I believe I've written here earlier about the public radio program The Story. In fact I know I have. It's the best radio show, currently running, of which I know. In each show, host Dick Gordon takes apart one story told by a person or group of people about their lives, in intimate detail. Gordon is, far and away, the best interviewer working in public radio, but he'll always be small time because he avoids the soundbite programming which characterizes even public radio today.
Today's show particularly moved me. It's the story of Alvin and Omelia Garner, the first interracial (and by interracial, I mean black and white) couple to be legally married in Orange County North Carolina, forty years ago today.
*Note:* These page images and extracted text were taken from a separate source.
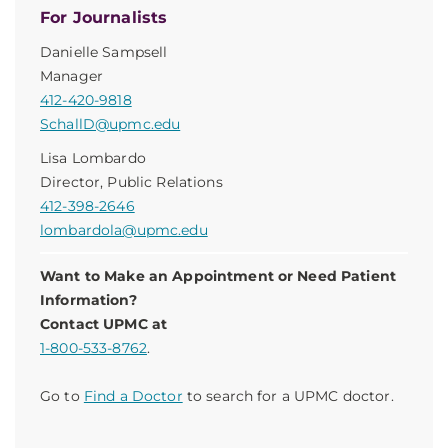
For Journalists
Danielle Sampsell
Manager
412-420-9818
SchallD@upmc.edu
Lisa Lombardo
Director, Public Relations
412-398-2646
lombardola@upmc.edu
Want to Make an Appointment or Need Patient
Information?
Contact UPMC at
1-800-533-8762
.
Go to
Find a Doctor
to search for a UPMC doctor.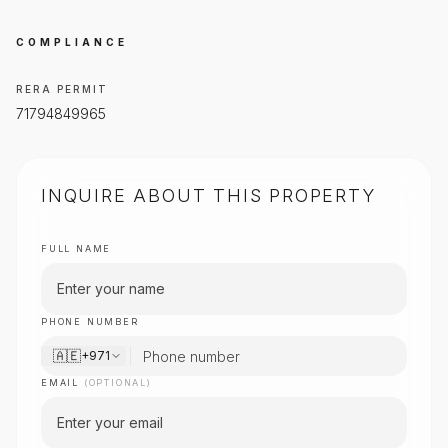
COMPLIANCE
RERA PERMIT
71794849965
INQUIRE ABOUT THIS PROPERTY
FULL NAME
PHONE NUMBER
🇦🇪
+971
EMAIL
(OPTIONAL)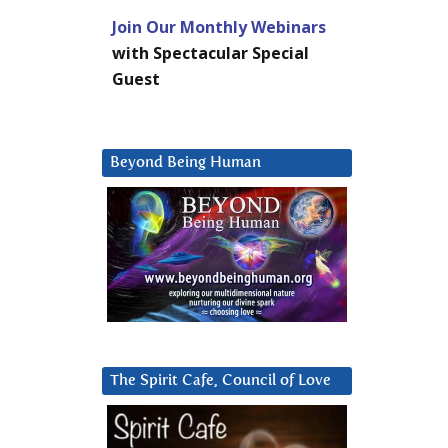
Join Our Monthly Webinars
with Spectacular Special
Guest
Beyond Being Human
The Spirit Cafe, Council of Love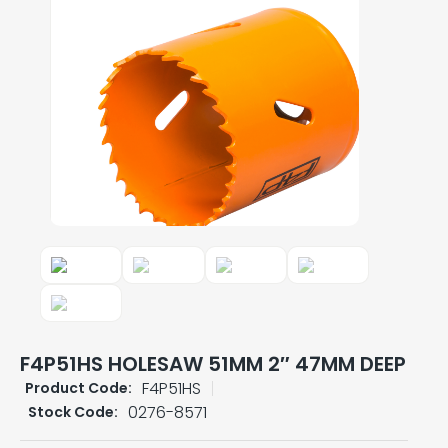
F4P51HS HOLESAW 51MM 2″ 47MM DEEP
F4P51HS
Product Code:
0276-8571
Stock Code:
Still together, Alvin and Omelia talk about the terrible challenges they faced even in one of the most progressive counties in the South (Orange County is Chapel Hill and its even more progressive cousin Carrboro, the Paris of the Piedmont), the divisions their marriage caused in their families, standing together against social prejudice, raising their children, and slow progress in the area toward a life which is more accepted but still isn't deemed normal. All of this is in a place that's about as left-wing as Berkeley in most other respects.
I can't transcribe a sixty minute radio show, but you can listen to it at the link above, and if you enjoy a good radio interview you should.
Some time ago Ken posted quite movingly about the seminal Supreme Court case Loving v. Virginia, one of the Court's greatest decisions, which struck down "miscegenation" laws of the sort that would have wound the Garners in prison at worst or invalidated their marriage at best. Mildred Loving isn't around to give radio interviews, but the Garners lived through her experience at the same time, and this is as close as you'll get to her on your radio or computer.